The Chapel of Silence is deafening

Helsinki has a lot of wonderful churches. The Finns like their temples like they like their cellphones: simple and elegant. I could write about the majesty of Helsinki Cathedral or the modern splendor of the Temppeliaukio Church. But instead I want to tell you about the Kamppi Chapel of Silence. It looks like this: 

Kamppi Chapel

This wooden ice cream cone is actually a church.

The Kamppi Chapel of Silence looks like an enormous wooden salad bowl and sits next to a shopping center. At first, I thought it was a roller skating rink, but it’s a church. No services are held there. You can’t get married there or turn up on Sunday for bad coffee and a homily. Instead, you are invited to come in and be silent. That’s it.

It’s meant as a refuge of calm in a busy part of the city. It’s open to everyone, regardless of their beliefs and gets public funding. It is popular with locals and tourists alike. And that’s a part of the problem. The Kamppi Chapel of Silence is deafening.

I sat in the chapel for about a half hour [1. I left when someone had the nerve to bring a baby in.]. It was never silent. No one was ever rude enough to speak, but there was still plenty of noise. People would come in, shuffle around and find seats. People would get up, collect their things and leave. They would cough or sigh. They would shuffle their feet and scratch their chins. They constantly made the kinds of quiet motions we all make everyday and never think of as “making noise.” The less background noise like speech or passing cars you have to contend with, the louder everything else becomes. When you’re sitting in a temple of silence, trying to eliminate distractions, every little sniff or rustle is a needle in your ear.

The interior of the Kamppi Chapel of Silence.

The interior of the Kamppi Chapel of Silence.

Silence is the thing we can’t stand until we can’t have it. I am not a monk. I’m a guy who watches TV while he plays video games. If my PC is takes more than a second to load a webpage, I’ll fill the void by checking Twitter on my phone. I listen to podcasts while I wait to fall asleep. I am always, always, always plugged into something.

So when I tried to embrace silence and it turned out it wasn’t just a matter of shutting my mouth and taking out my earphones, I felt a little betrayed.  At first I blamed the other people in the room[2. One woman had the audacity to slowly open an envelope and if I could have silently murdered her with my mind, I would have.]. But it’s not their fault. They can’t stop breathing or shuffling any more than I can.

Then I blamed the architecture. The walls of the Kamppi Chapel of Silence are like the floor of a basketball court: polished wood than makes every little scuffle reverberate around the room. What’s the point of building a space dedicated to silence out of a material that amplifies noise? 

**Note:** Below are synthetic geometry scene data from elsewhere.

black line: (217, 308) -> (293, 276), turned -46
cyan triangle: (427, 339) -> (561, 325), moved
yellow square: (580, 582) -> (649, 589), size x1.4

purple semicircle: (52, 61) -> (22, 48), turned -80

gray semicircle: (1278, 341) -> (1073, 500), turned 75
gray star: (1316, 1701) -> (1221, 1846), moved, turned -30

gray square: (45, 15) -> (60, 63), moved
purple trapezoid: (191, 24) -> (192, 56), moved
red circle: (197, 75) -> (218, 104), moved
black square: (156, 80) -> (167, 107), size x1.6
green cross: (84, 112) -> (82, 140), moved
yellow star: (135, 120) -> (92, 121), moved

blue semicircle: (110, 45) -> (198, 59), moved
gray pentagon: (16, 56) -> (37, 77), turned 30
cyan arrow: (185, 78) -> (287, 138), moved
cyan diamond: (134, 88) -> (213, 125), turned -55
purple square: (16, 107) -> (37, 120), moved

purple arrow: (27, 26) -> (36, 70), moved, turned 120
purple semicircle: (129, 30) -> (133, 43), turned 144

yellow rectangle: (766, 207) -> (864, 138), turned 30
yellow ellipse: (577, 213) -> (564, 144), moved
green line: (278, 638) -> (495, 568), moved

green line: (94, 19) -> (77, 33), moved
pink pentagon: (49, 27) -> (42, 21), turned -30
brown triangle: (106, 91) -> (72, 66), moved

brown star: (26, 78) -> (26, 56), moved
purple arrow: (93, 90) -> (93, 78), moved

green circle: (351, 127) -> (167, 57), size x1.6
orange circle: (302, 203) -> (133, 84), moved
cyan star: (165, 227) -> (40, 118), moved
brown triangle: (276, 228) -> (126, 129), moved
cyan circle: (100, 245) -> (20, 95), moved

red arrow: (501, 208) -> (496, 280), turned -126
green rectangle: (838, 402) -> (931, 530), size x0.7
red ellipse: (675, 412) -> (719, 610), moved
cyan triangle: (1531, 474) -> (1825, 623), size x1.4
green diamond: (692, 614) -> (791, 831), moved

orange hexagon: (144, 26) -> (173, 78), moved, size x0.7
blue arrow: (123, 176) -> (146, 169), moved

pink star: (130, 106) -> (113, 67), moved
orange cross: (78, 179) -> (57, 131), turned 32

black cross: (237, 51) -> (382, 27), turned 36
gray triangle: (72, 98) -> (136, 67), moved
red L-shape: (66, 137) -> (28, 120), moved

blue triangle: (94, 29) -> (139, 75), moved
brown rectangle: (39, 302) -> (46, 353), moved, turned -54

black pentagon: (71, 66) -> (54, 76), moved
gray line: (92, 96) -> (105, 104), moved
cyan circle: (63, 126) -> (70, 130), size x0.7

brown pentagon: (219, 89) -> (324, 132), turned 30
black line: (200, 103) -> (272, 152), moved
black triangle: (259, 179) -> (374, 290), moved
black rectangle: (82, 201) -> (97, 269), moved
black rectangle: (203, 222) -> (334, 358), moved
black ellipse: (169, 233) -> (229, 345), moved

But that’s unfair. Because even if I were alone in the room and even if it were made of acoustic tile designed to absorb sound, the room would still be deafening [3. Or hallucinatory.]. I would hear my stomach rumble, the rush of blood in my ears, the pounding of my withered heart. And if I were struck deaf? There was still be no peace, just the sound of my worried mind whirring away, late into the night.

There’s this bit in the Bible[4. 1 Kings 19:12] where the prophet Elijah is hanging out on a mountain, on the run from some bad dudes who mean him harm. He’s supposed to go there and wait for God to tell him what to do next. While he waits, there’s a whirlwind and then an earthquake and then a fire. Elijah listens for God in each, but he doesn’t hear anything. And then after that, in the quiet that follows, Elijah hears the still small voice of the Lord.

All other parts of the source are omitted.